The only way to compensate for this is to find ways to increase your income (not that I’ve done this yet other than through being promoted a couple of years ago), decrease expenses (I’m working on it), and learn enough about investing to make good choices – ones that aren’t so risky that you’d lose your dough, but not so conservative that they won’t provide the income and growth we need.

The advantage of starting late, though, is that I think we have more patience and are less likely to get sucked into BS money making schemes (multi level marketing, anyone? – and yes, I’ve been there too, when I was young and stupid)

Our knowledge of the ups and downs of the past provides us with the understanding that, should things go pear shaped, they will eventually return to normal, making it (hopefully) easier to resist the pull of the herd.

What's next?

So where to from here? As previously mentioned, getting rid of the mortgage is my short to medium term goal. And then after that, I want to start investing outside of superannuation. 

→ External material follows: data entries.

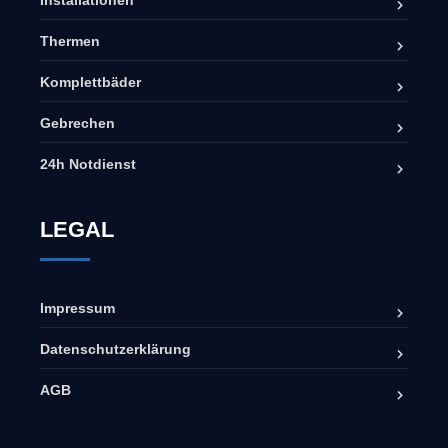
Installationen
Thermen
Komplettbäder
Gebrechen
24h Notdienst
LEGAL
Impressum
Datenschutzerklärung
AGB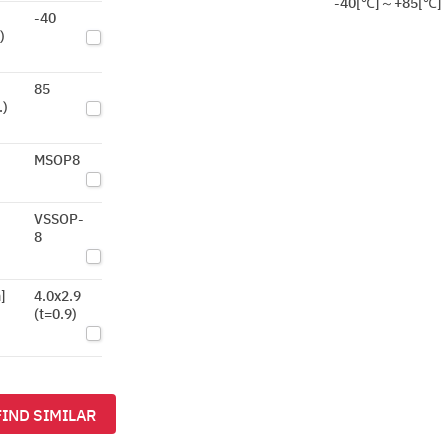
-40[℃]～+85[℃]
-40
)
85
.)
MSOP8
VSSOP-
8
]
4.0x2.9
(t=0.9)
FIND SIMILAR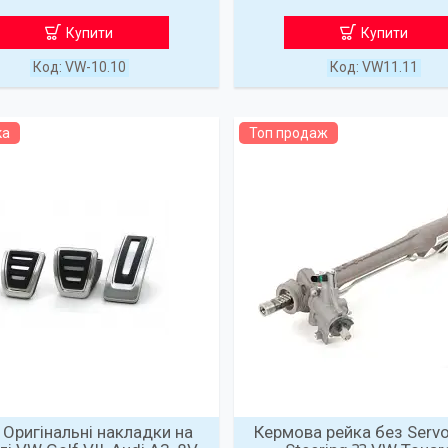
Купити
Купити
VW-10.10
VW11.11
ка
Топ продаж
 Оригінальні накладки на
Кермова рейка без Servo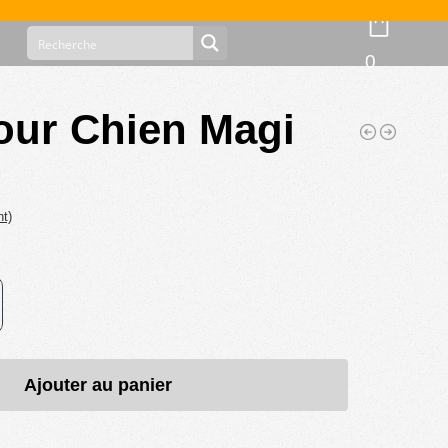
0
our Chien Magi
nt)
Ajouter au panier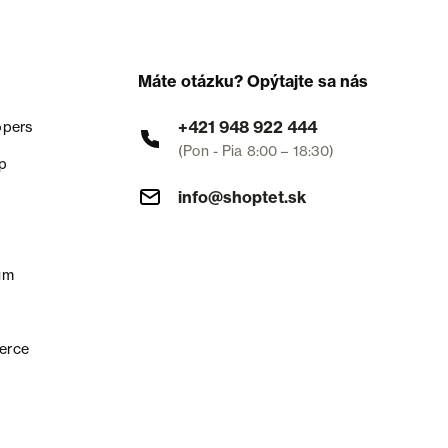
Máte otázku? Opýtajte sa nás
+421 948 922 444
opers
(Pon - Pia 8:00 – 18:30)
p
info@shoptet.sk
um
erce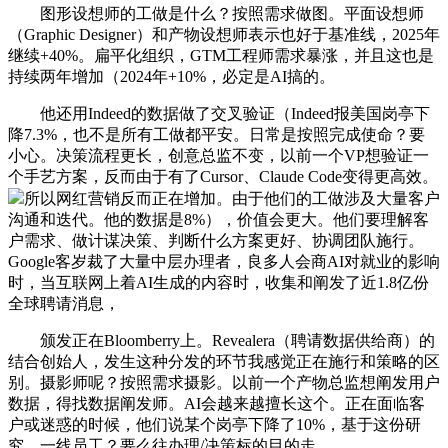
图形设想师的工做是什么？按照需求做图。平面设想师
（Graphic Designer）和产物设想师表示也好于基准线，2025年
继续+40%。扁平化组织，GTM工程师需求暴涨，并且这也是
持续两年增加（2024年+10%，必定是AI搞的。
他还用Indeed的数据做了交叉验证（Indeed报美国岗亭下
降7.3%，也不是所有工做都平安。日常是按照完成使命？要
小心。决策流程更长，创意总监不变，以前一个VP想验证一
个手艺方案，反而由于有了Cursor、Claude Code变得更高效。
所以网红营销反而正在增加。由于他们的工做涉及大量客户
沟通和迭代。他的数据是8%），价值会更大。他们要理解客
户需求、做计谋决策、判断什么方案更好、协调团队施行。
Google客岁裁了大量中层办理者，良多人会商AI对就业的影响
时，当互联网上着AI生成的内容时，收集和阐发了近1.8亿份
全球聘请消息，
颁发正在Bloomberry上。Revealera（聘请数据供给商）的
结合创始人，发生这种分发的环节我感觉正在施行和策略的区
别。摄影师呢？按照需求摄影。以前一个产物总监想阐发用户
数据，得找数据阐发师。AI会越来越擅长这个。正在面临客
户或迷惑的时候，他们说某个岗亭下降了10%，基于这份研
究，一线员工？要么往办理/决策标的目的走。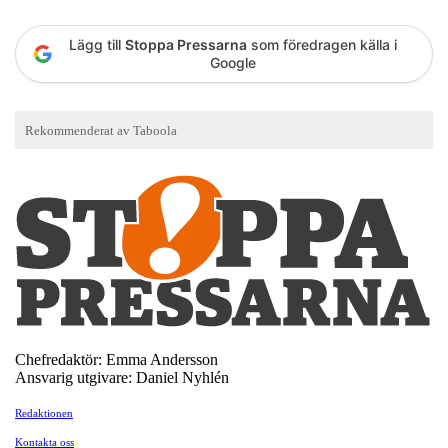
Lägg till
Stoppa Pressarna
som föredragen källa i
Google
Chefredaktör: Emma Andersson
Ansvarig utgivare: Daniel Nyhlén
Redaktionen
Kontakta oss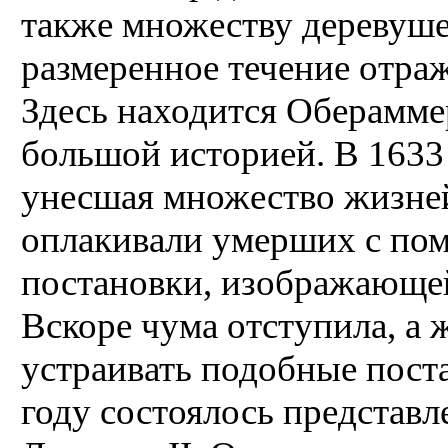
также множеству деревушек
размеренное течение отра
Здесь находится Оберамме
большой историей. В 1633
унесшая множество жизне
оплакивали умерших с по
постановки, изображающей
Вскоре чума отступила, а 
устраивать подобные поста
году состоялось представл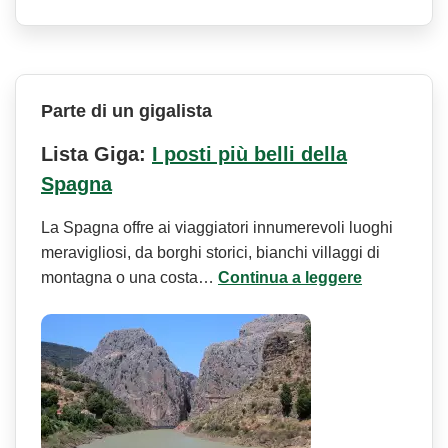
Parte di un gigalista
Lista Giga:
I posti più belli della
Spagna
La Spagna offre ai viaggiatori innumerevoli luoghi
meravigliosi, da borghi storici, bianchi villaggi di
montagna o una costa…
Continua a leggere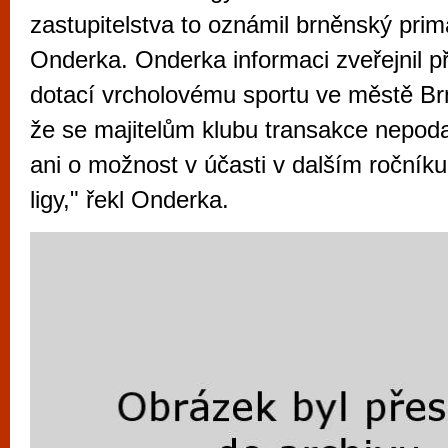
vyzkoušet různé kasinové hry. V neustál
zastupitelstva to oznámil brněnský pri
metropoli naleznete širokou nabídku her o
Onderka. Onderka informaci zveřejnil př
po moderní automaty jak pro pravidelné n
dotací vrcholovému sportu ve městě Br
příležitostné hráče. V...
že se majitelům klubu transakce nepoda
ani o možnost v účasti v dalším ročníku
ligy," řekl Onderka.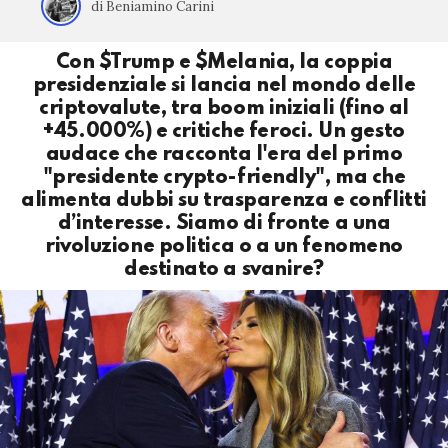
di Beniamino Carini
Con $Trump e $Melania, la coppia
presidenziale si lancia nel mondo delle
criptovalute, tra boom iniziali (fino al
+45.000%) e critiche feroci. Un gesto
audace che racconta l'era del primo
"presidente crypto-friendly", ma che
alimenta dubbi su trasparenza e conflitti
d’interesse. Siamo di fronte a una
rivoluzione politica o a un fenomeno
destinato a svanire?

I also need to start thinking about where I want to live when I do retire.

And I really need to take a few holidays! 

Latestarterfire comments

Thank you, Fire For One for sharing your story. As a single woman myself, I totally resonate with your wanting to be financially secure because there is no one to look after us in our old age.

Working in the public service sector was always a sought after job in my days. It goes to show that the most secure of jobs may not be that secure after all. I do remember Campbell Newman’s time in office – he made the news in Victoria too.

But the good thing that came out of that period was to motivate you to seek financial security. And now you are on the FIRE path!

I love your cat sanctuary idea – wouldn’t it be great if your dream came to fruition! And it would be an awesome project for retirement … just saying!